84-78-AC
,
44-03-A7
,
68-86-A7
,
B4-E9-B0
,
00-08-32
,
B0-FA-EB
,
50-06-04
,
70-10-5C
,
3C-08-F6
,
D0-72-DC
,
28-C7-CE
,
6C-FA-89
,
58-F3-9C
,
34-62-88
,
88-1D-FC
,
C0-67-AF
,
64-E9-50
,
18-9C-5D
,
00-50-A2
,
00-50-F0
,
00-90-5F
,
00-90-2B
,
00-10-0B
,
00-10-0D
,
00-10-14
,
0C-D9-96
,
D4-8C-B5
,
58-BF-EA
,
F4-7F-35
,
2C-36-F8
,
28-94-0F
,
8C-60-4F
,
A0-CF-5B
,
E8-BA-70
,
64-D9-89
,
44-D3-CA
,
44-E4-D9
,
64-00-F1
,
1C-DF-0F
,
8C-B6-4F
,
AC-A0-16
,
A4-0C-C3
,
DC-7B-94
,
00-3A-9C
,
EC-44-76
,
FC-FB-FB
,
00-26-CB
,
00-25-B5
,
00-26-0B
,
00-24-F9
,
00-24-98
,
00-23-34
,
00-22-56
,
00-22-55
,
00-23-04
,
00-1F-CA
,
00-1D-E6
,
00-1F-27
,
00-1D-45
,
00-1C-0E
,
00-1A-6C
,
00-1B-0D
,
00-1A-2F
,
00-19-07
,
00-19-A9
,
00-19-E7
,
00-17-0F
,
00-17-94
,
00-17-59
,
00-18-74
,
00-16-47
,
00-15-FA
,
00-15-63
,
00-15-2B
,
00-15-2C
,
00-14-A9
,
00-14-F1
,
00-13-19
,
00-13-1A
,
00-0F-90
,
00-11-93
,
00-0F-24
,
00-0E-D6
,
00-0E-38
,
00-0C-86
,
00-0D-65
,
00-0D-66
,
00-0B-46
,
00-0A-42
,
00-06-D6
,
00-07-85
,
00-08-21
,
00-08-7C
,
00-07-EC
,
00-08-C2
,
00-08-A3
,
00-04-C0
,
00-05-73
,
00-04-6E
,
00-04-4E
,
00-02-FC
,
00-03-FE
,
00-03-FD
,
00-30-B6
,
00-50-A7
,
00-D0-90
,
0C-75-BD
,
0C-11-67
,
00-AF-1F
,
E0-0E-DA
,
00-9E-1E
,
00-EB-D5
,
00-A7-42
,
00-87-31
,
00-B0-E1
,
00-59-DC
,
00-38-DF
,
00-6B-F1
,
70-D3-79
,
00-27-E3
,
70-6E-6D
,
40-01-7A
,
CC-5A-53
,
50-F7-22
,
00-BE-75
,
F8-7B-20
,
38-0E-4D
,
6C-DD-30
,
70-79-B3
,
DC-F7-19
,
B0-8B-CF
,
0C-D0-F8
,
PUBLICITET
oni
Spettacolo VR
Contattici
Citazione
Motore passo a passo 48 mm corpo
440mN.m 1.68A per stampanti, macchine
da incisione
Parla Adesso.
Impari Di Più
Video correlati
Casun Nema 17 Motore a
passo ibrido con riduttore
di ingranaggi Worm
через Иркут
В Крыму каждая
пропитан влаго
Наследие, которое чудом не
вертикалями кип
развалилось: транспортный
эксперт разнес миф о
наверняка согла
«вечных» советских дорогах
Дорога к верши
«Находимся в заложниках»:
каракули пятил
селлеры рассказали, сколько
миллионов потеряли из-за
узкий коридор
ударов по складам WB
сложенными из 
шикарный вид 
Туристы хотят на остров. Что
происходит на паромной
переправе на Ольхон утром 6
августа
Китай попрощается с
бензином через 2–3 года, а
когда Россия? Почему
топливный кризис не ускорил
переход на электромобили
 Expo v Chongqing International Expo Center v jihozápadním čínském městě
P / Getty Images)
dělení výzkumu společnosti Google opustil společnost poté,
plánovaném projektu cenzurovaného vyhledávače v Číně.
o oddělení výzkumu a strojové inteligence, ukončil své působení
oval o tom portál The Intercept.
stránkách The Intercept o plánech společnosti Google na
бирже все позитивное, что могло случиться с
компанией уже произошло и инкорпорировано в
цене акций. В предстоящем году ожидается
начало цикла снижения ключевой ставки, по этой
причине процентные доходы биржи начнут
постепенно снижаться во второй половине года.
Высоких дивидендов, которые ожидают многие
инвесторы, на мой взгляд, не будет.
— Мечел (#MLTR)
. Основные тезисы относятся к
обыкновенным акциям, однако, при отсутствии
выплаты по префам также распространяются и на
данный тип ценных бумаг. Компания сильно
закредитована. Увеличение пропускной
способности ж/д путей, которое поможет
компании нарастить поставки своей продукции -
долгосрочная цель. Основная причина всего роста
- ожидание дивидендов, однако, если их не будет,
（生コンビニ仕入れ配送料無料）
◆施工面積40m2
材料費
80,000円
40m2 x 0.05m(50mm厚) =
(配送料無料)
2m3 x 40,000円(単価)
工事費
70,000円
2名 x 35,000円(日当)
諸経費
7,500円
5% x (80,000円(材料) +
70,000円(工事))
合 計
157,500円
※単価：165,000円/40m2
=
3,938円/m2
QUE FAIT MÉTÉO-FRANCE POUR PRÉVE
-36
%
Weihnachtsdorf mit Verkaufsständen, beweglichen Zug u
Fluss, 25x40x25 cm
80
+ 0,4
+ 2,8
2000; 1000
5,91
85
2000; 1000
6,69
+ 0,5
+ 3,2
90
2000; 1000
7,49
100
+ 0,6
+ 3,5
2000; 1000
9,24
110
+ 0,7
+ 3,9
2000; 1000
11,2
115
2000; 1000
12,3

◆ ◆ ◆ ◆

Work required: Show each line in the listing above that has "через".

Output of the task:
через Иркут
бензином через 2–3 года, а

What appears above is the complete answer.